国内市場の動向が中堅・中小企業の業績に大きな影響を与えていることがあらためて確認できる。今後大きな成長を見込めない国内市場への過度な依存を避けるため、大企業においては海外展開への取り組みがさらに活発化している。
旧来、中堅・中小企業の海外展開は大企業が製造拠点を海外に移転する動きに追随するといった受け身での対応も少なくなかった。「ウチの商材は完全に国内向けだから、海外では売れないだろう」と考える方も少なくないかもしれない。海外で売れるためには家電製品や機械部品のように世界共通の工業規格がないと、そもそも自社の品質/技術に対する評価を受ける術がないと考えてしまいがちだ。
だが、日本の農産物や工芸品の中には高い評価を受け、海外から受注が舞い込むものも数多く存在する。
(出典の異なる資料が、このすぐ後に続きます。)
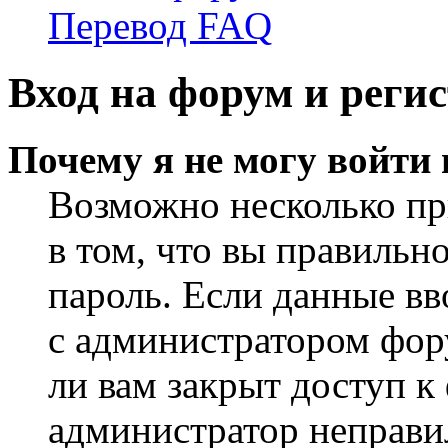
Перевод FAQ
Вход на форум и реги
Почему я не могу войти
Возможно несколько пр
в том, что вы правильн
пароль. Если данные вв
с администратором фор
ли вам закрыт доступ к
администратор неправи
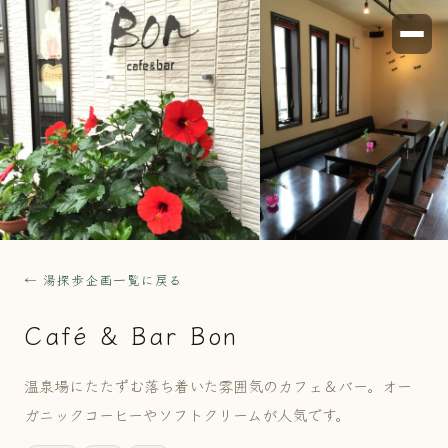
← 湯探歩企画一覧に戻る
Café & Bar Bon
温泉場にたたずむ落ち着いた雰囲気のカフェ＆バー。オー
ガニックコーヒーやソフトクリームが人気です。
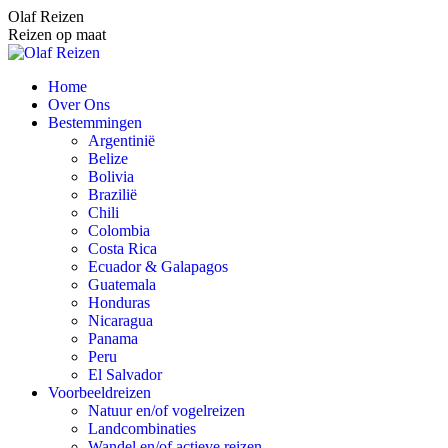
Spring
Olaf Reizen
naar
Reizen op maat
content
Home
Over Ons
Bestemmingen
Argentinië
Belize
Bolivia
Brazilië
Chili
Colombia
Costa Rica
Ecuador & Galapagos
Guatemala
Honduras
Nicaragua
Panama
Peru
El Salvador
Voorbeeldreizen
Natuur en/of vogelreizen
Landcombinaties
Wandel en/of actieve reizen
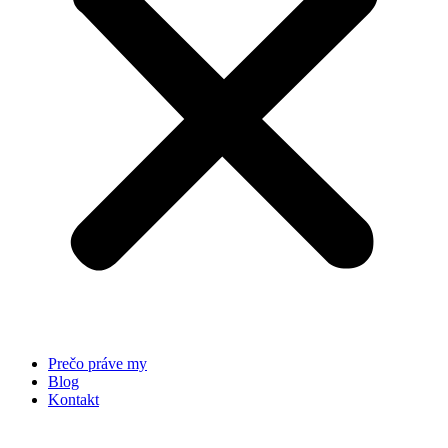
Prečo práve my
Blog
Kontakt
「国内向けのものは海外では売れない」わけでは決してないわけだ。一方、中堅・中小企業の海外展開を支援する取り組みも充実しつつある。海外のeコマースサイトへの出店を支援するといった小規模企業向けのものから、海外拠点展開に必要なITインフラ構築/運用をサポートするものまで幅広い。
中堅・中小企業側の意識も変わりつつある。以下のグラフは年商500億円未満の中堅・中小企業のうち、「海外展開に取り組んでいる、ないしは取り組む予定がある」と回答した企業を抽出し、展開先の地域とそれを選んだ理由を尋ねたものである。
以前は「中国=人件費の安いオフショア先」という認識が多かったが、現在は「自社の製品/サービスにとって大きな市場である」「今後経済的な発展が見込める地域である」といった回答も多いことが分かる。「自社の規模では海外展開は難しい」と決めてしまわず、自社の商材を海外で訴求できるチャンスはないか?をもう一度検討してみることが重要である。
今回は「クラウド」「ビジネスインテリジェンス」「海外展開」といった三つの視点で、一般に言われているトレンドと少し違った見方をすることで垣間見えるIT活用のポイントを紹介してきた。これらが中堅・中小企業におけるIT活用の一助となれば幸いである。